*** Opening MATERIAL FOR THIS TASK ***
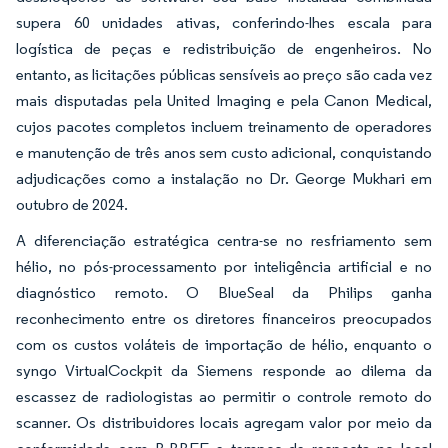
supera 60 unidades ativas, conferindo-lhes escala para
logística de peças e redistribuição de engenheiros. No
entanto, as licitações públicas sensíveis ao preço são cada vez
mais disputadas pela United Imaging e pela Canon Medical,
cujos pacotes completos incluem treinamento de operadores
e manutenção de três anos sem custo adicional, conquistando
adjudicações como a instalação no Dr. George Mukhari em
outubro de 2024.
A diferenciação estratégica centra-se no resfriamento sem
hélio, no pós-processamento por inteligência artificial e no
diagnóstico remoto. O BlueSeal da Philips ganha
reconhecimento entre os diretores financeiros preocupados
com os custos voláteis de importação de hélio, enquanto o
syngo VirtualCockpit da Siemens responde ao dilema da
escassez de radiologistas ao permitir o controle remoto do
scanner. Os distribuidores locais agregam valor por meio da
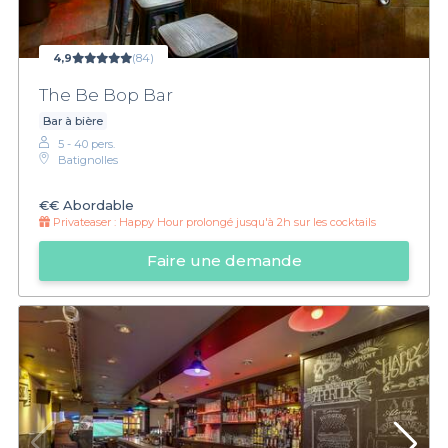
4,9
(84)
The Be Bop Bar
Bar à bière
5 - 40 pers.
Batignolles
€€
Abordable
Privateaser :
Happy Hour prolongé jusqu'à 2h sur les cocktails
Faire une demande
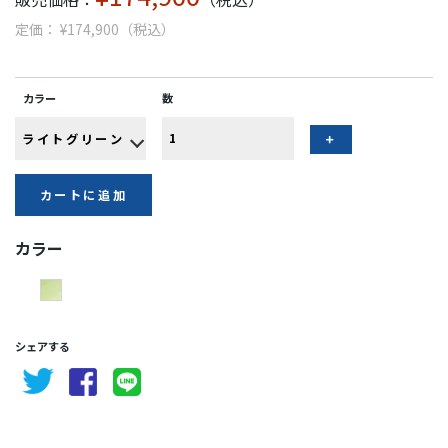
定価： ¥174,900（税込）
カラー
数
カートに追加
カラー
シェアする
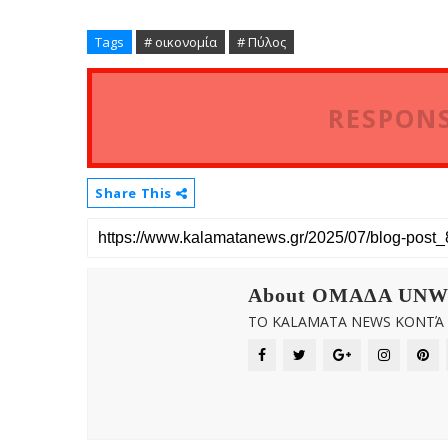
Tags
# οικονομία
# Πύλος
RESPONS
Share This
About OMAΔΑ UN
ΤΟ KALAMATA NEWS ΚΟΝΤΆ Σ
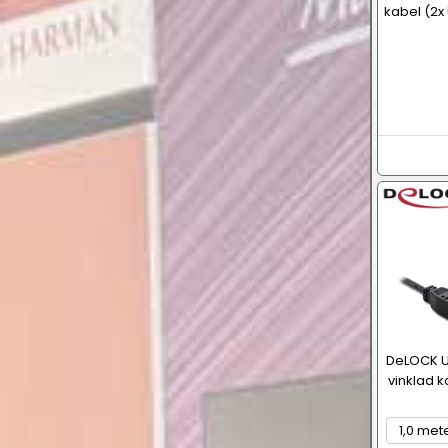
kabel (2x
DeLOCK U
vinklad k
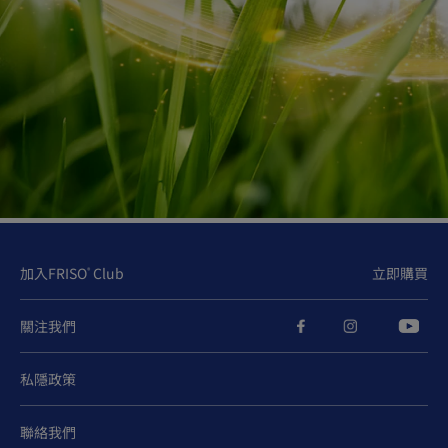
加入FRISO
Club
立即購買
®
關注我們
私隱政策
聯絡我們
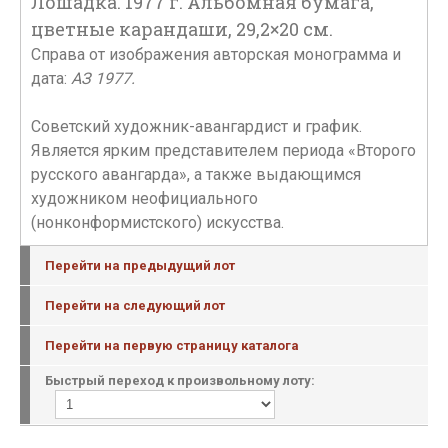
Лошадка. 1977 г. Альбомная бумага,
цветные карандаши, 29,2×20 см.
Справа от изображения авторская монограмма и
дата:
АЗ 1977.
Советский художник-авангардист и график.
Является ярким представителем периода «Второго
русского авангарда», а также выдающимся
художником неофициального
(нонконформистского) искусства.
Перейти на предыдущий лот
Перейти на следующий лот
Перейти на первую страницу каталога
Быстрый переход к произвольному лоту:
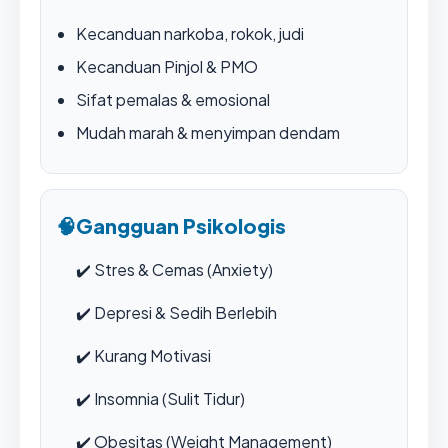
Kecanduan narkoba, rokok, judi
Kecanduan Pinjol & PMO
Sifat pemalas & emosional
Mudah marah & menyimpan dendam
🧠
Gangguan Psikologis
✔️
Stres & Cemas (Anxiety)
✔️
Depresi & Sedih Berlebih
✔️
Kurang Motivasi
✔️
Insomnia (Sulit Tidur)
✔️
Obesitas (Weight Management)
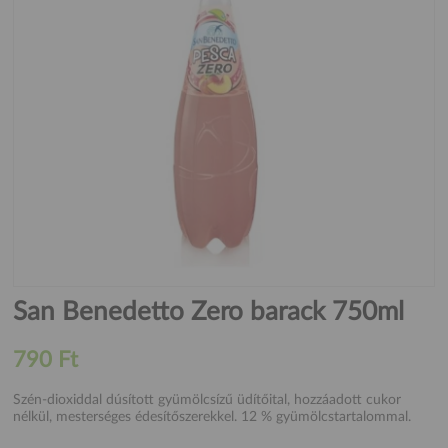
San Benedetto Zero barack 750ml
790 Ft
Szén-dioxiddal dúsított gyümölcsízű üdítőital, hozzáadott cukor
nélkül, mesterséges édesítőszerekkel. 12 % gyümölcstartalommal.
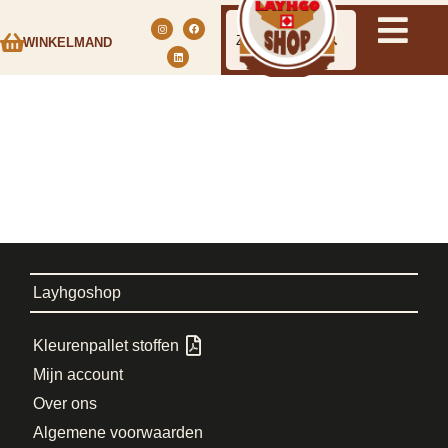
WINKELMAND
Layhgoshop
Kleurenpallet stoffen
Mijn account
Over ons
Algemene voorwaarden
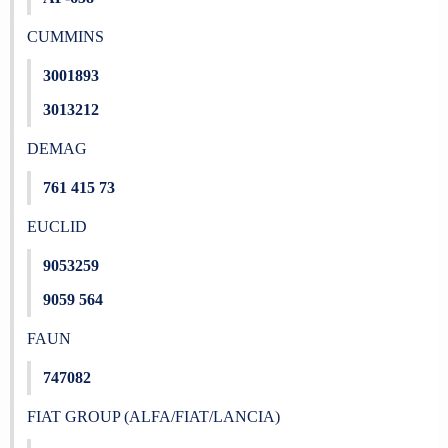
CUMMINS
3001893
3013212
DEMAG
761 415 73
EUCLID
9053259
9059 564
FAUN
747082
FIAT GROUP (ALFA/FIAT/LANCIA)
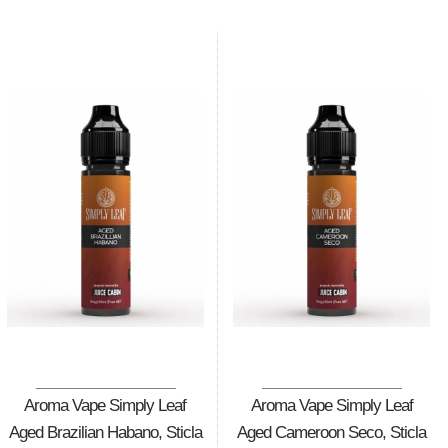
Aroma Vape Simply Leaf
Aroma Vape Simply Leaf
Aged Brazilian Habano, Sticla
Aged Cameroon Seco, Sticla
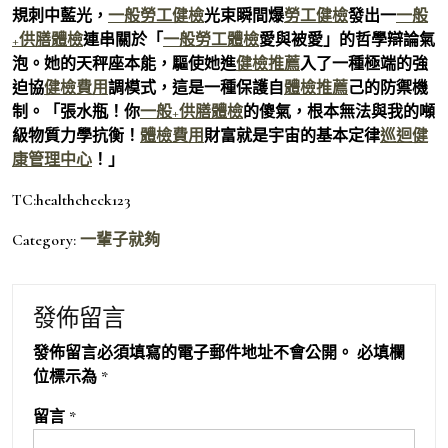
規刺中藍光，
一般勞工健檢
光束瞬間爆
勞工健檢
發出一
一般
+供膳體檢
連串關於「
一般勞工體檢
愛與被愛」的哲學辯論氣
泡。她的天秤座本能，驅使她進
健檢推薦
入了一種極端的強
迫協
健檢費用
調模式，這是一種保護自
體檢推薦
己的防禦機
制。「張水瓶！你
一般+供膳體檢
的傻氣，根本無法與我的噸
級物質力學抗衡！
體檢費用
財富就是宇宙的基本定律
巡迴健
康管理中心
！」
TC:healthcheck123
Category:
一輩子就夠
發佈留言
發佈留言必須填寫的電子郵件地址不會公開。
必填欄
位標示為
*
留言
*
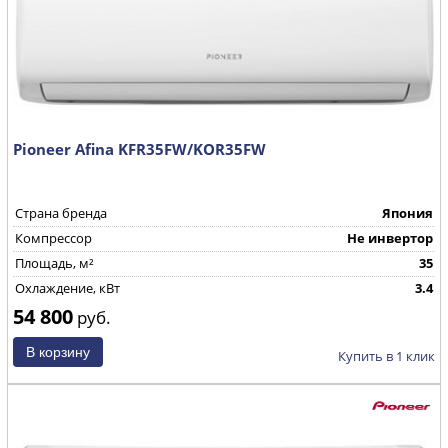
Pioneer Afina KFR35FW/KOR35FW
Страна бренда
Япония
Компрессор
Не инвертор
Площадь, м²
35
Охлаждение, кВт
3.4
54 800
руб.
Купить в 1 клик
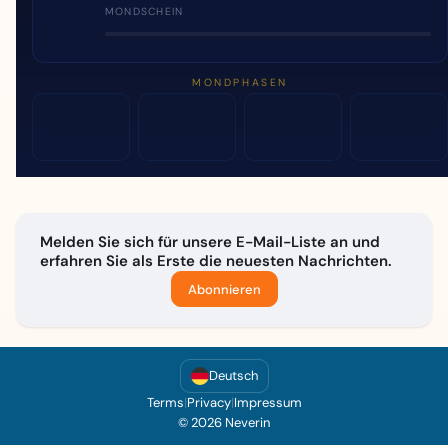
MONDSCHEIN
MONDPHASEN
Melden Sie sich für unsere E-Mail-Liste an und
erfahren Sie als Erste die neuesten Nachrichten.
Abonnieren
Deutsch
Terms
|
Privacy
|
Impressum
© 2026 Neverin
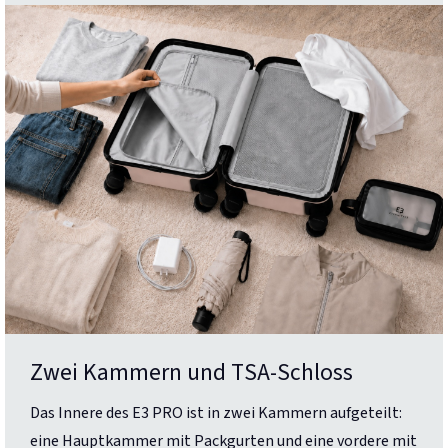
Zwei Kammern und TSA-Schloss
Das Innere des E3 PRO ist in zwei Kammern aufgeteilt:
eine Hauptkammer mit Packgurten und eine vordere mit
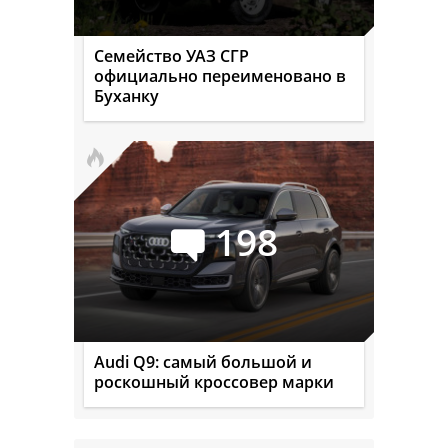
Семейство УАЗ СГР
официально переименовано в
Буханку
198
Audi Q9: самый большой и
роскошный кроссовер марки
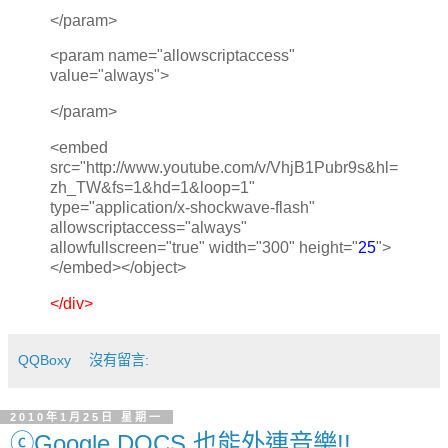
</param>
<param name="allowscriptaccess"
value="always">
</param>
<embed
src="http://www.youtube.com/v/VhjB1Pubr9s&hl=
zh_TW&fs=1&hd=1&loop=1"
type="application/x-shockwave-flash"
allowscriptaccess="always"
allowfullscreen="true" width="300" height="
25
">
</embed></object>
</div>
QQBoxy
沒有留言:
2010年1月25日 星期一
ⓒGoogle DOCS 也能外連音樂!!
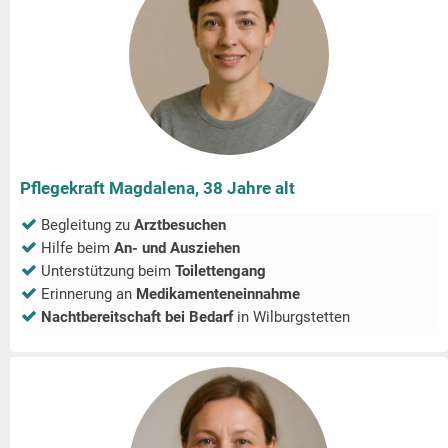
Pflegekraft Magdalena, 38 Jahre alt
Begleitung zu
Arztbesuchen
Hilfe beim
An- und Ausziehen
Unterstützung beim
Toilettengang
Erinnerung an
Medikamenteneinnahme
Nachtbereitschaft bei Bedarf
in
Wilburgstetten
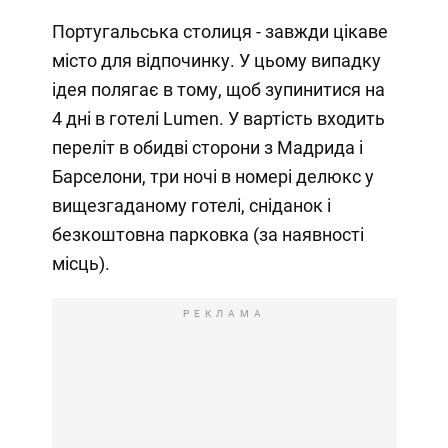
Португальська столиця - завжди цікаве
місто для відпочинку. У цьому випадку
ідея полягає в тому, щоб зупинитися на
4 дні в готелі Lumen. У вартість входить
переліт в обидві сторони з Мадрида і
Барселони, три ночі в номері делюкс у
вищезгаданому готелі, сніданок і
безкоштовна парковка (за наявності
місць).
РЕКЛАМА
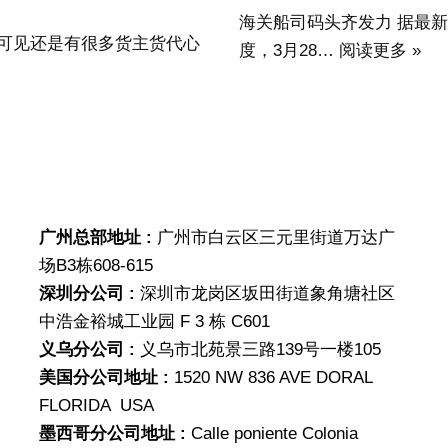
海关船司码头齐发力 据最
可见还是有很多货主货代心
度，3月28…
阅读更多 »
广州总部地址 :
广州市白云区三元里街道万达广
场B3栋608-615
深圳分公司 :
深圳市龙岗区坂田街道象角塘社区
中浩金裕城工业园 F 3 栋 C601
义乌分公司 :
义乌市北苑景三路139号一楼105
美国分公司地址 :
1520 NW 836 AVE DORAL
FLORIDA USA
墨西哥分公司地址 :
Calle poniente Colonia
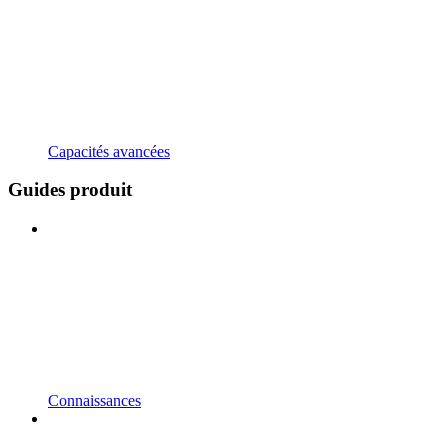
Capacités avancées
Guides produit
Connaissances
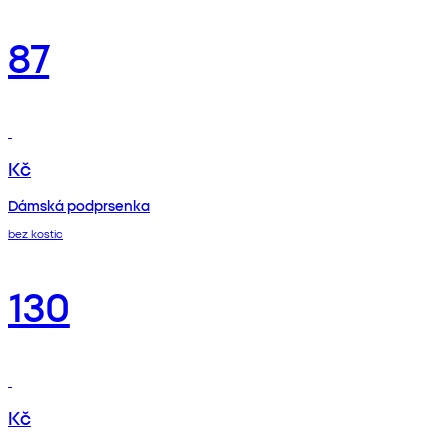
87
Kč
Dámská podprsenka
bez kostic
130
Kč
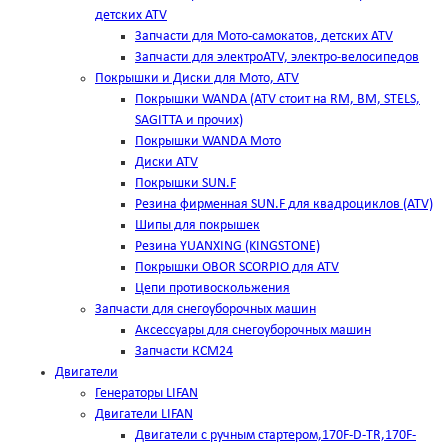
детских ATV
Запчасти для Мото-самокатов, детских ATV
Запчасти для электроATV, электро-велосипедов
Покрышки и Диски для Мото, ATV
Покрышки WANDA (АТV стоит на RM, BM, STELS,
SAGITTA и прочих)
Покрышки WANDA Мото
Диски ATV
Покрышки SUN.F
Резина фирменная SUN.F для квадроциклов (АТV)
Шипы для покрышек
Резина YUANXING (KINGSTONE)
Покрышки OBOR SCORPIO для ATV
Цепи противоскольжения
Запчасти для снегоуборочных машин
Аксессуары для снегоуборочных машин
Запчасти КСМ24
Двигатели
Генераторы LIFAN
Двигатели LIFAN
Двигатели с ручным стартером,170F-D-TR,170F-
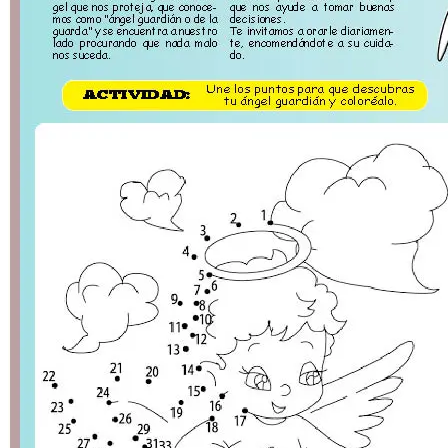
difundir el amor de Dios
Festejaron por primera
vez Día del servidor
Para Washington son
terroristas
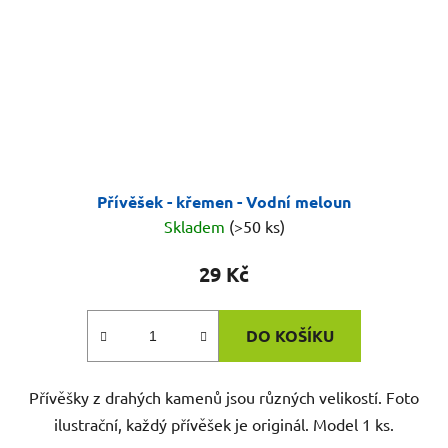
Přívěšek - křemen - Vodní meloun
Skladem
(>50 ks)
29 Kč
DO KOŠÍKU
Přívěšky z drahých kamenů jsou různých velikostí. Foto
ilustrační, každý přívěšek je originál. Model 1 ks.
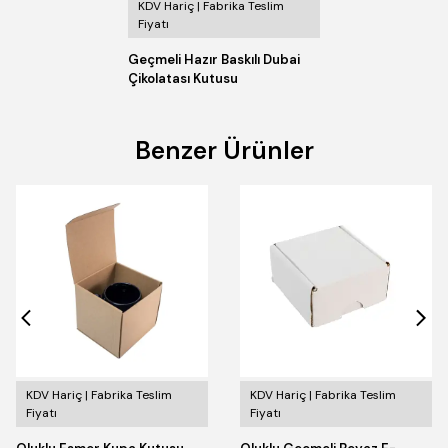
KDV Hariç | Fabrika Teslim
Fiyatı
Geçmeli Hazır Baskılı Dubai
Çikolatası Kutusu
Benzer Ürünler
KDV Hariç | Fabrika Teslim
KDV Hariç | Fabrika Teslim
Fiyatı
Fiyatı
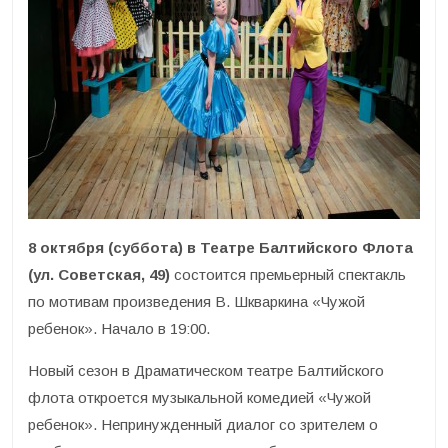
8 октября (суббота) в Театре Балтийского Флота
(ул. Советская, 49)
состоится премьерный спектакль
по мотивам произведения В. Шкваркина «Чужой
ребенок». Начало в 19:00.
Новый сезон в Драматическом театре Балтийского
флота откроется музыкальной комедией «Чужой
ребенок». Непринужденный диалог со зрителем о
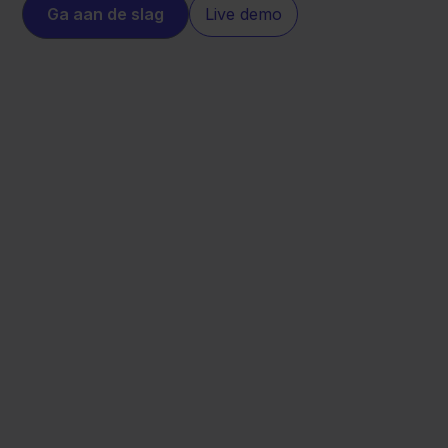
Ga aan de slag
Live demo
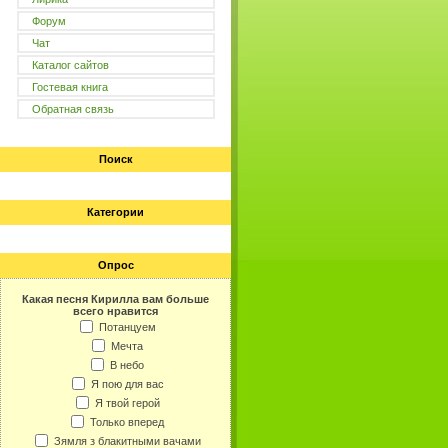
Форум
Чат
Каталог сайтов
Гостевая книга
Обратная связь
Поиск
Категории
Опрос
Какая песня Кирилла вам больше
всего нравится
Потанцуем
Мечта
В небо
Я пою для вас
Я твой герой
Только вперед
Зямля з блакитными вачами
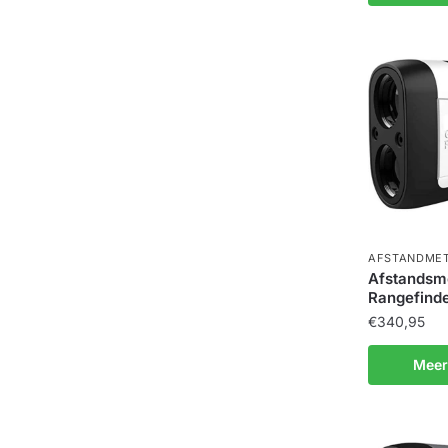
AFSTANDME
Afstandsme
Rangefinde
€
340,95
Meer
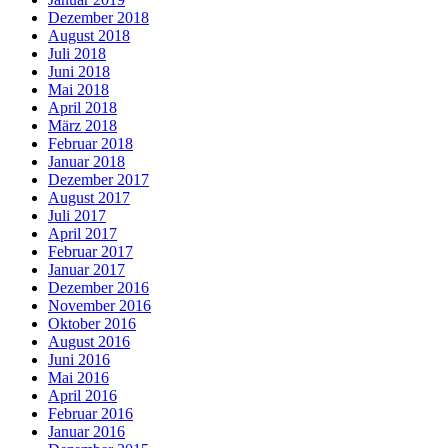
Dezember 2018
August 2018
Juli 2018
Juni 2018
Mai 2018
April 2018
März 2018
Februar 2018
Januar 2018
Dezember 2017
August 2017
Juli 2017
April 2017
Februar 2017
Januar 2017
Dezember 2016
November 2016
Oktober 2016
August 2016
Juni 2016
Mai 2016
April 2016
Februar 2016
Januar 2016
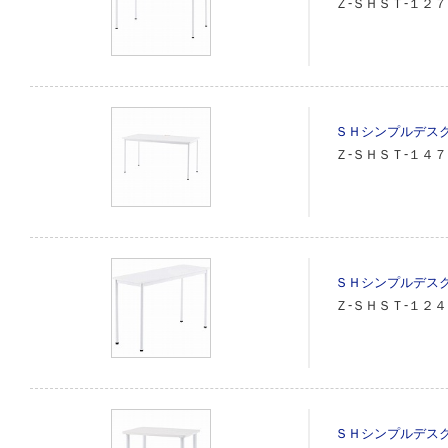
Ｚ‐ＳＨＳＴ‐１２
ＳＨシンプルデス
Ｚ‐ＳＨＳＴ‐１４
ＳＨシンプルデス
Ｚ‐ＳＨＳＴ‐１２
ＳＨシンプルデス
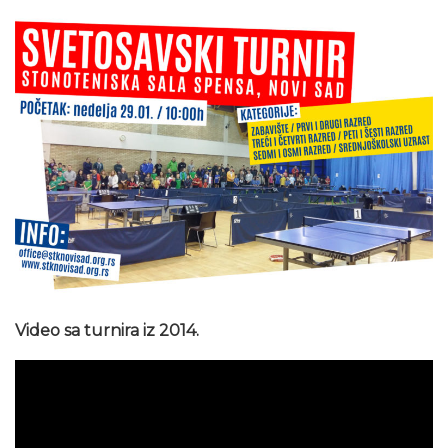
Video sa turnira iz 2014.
*** Closing MATERIAL FOR THIS TASK ***
*TASK OBJECTIVE*: Repeat only what runs from the first line of the records above to the line with "hélio, no pós-processamento", both included, word for word, minus the pictures.

*TASK RESPONSE*:
supera 60 unidades ativas, conferindo-lhes escala para
logística de peças e redistribuição de engenheiros. No
entanto, as licitações públicas sensíveis ao preço são cada vez
mais disputadas pela United Imaging e pela Canon Medical,
cujos pacotes completos incluem treinamento de operadores
e manutenção de três anos sem custo adicional, conquistando
adjudicações como a instalação no Dr. George Mukhari em
outubro de 2024.
A diferenciação estratégica centra-se no resfriamento sem
hélio, no pós-processamento por inteligência artificial e no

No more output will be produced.